Like all statistics, variance needs to be looked at in context with other statistics.  To illustrate this, I created some fake data In Excel.

This is what the data looks like. It is all random and perfect, but you can see that some is "tighter" than others.

The first thing I looked at was the variance compared to the mean.

This is the variance compared to the mean. Note that the colors are the same as on the input sheet.
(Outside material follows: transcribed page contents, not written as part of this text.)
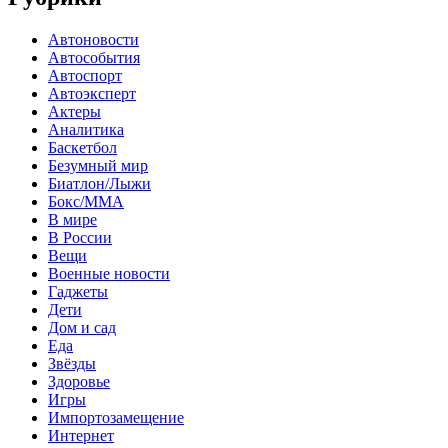
Автоновости
Автособытия
Автоспорт
Автоэксперт
Актеры
Аналитика
Баскетбол
Безумный мир
Биатлон/Лыжи
Бокс/MMA
В мире
В России
Вещи
Военные новости
Гаджеты
Дети
Дом и сад
Еда
Звёзды
Здоровье
Игры
Импортозамещение
Интернет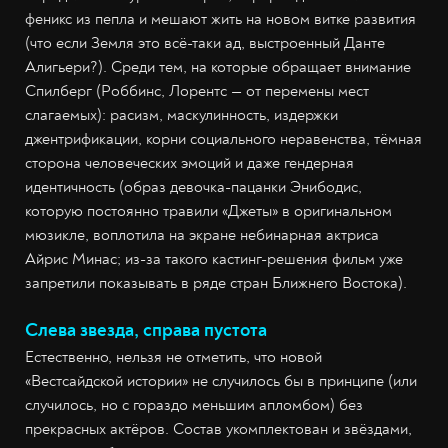
феникс из пепла и мешают жить на новом витке развития
(что если Земля это всё-таки ад, выстроенный Данте
Алигьери?). Среди тем, на которые обращает внимание
Спилберг (Роббинс, Лорентс — от перемены мест
слагаемых): расизм, маскулинность, издержки
джентрификации, корни социального неравенства, тёмная
сторона человеческих эмоций и даже гендерная
идентичность (образ девочка-пацанки Энибодис,
которую постоянно травили «Джеты» в оригинальном
мюзикле, воплотила на экране небинарная актриса
Айрис Минас; из-за такого кастинг-решения фильм уже
запретили показывать в ряде стран Ближнего Востока).
Слева звезда, справа пустота
Естественно, нельзя не отметить, что новой
«Вестсайдской истории» не случилось бы в принципе (или
случилось, но с гораздо меньшим апломбом) без
прекрасных актёров. Состав укомплектован и звёздами,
The green line (which had the largest random scatter component) is way high compared to the other two, which are much more centralized around the mean.

I looked at the standard deviation as well, but variance looks better to me.
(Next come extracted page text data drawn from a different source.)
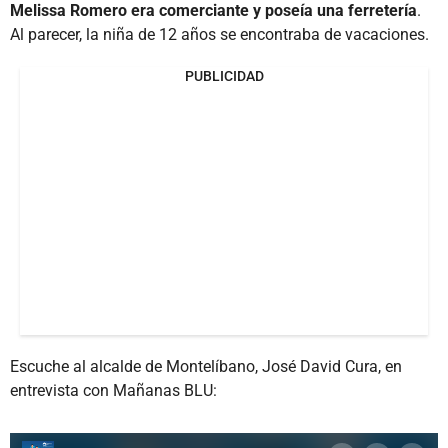
Melissa Romero era comerciante y poseía una ferretería
.
Al parecer, la niña de 12 años se encontraba de vacaciones.
PUBLICIDAD
Escuche al alcalde de Montelíbano, José David Cura, en
entrevista con Mañanas BLU: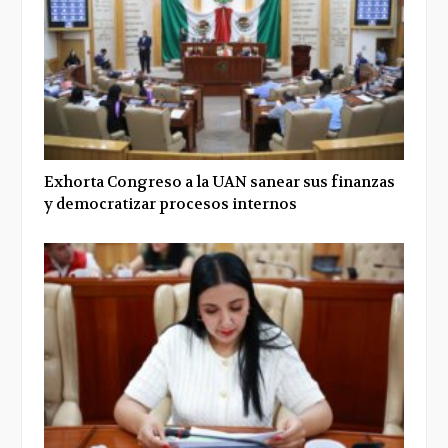
Exhorta Congreso a la UAN sanear sus finanzas
y democratizar procesos internos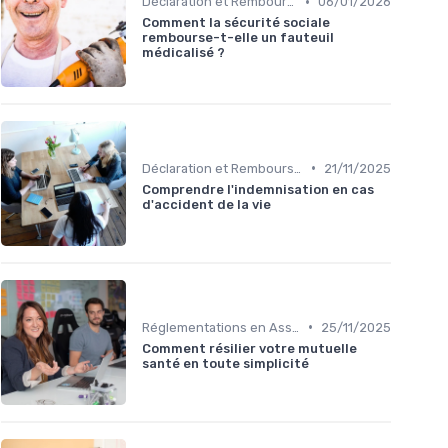
•
Déclaration et Remboursement
06/01/2026
Comment la sécurité sociale
rembourse-t-elle un fauteuil
médicalisé ?
•
Déclaration et Remboursement
21/11/2025
Comprendre l'indemnisation en cas
d'accident de la vie
•
Réglementations en Assurance Santé
25/11/2025
Comment résilier votre mutuelle
santé en toute simplicité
What does this mean?  Well, lets take a look at it using a subset of NHTS 2009 data.

I looked at the average trips per household by number of workers, and the table below lists the average by worker.
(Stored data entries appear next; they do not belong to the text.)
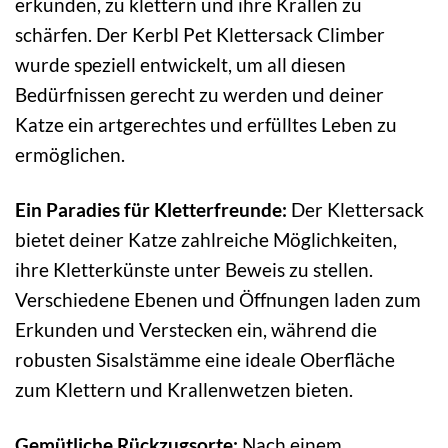
erkunden, zu klettern und ihre Krallen zu
schärfen. Der Kerbl Pet Klettersack Climber
wurde speziell entwickelt, um all diesen
Bedürfnissen gerecht zu werden und deiner
Katze ein artgerechtes und erfülltes Leben zu
ermöglichen.
Ein Paradies für Kletterfreunde:
Der Klettersack
bietet deiner Katze zahlreiche Möglichkeiten,
ihre Kletterkünste unter Beweis zu stellen.
Verschiedene Ebenen und Öffnungen laden zum
Erkunden und Verstecken ein, während die
robusten Sisalstämme eine ideale Oberfläche
zum Klettern und Krallenwetzen bieten.
Gemütliche Rückzugsorte:
Nach einem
The var/mean (the varpct column in the table) is pretty high.  The correlation isn't bad at 0.616.  However, there are 3,143 observed trips in the table, and this method results in the same number of trips.

Next, I looked at average trips per household by workers and income.

Variance/mean of trips

Average Trip Rates by HH

They're a little better looking.  The correlation is 0.623, so that's a little better, and the total trips is 3,143.  Yes, that is the exact number of trips in the table.  Looking at the sum of the difference (which in this case should be zero), it came up to -5.432x10^-14... that's quite close to zero!

Mean trips per household by workers and autos (rows are autos, columns are workers)

Variance/mean trips per household by workers and autos (rows are autos, columns are workers)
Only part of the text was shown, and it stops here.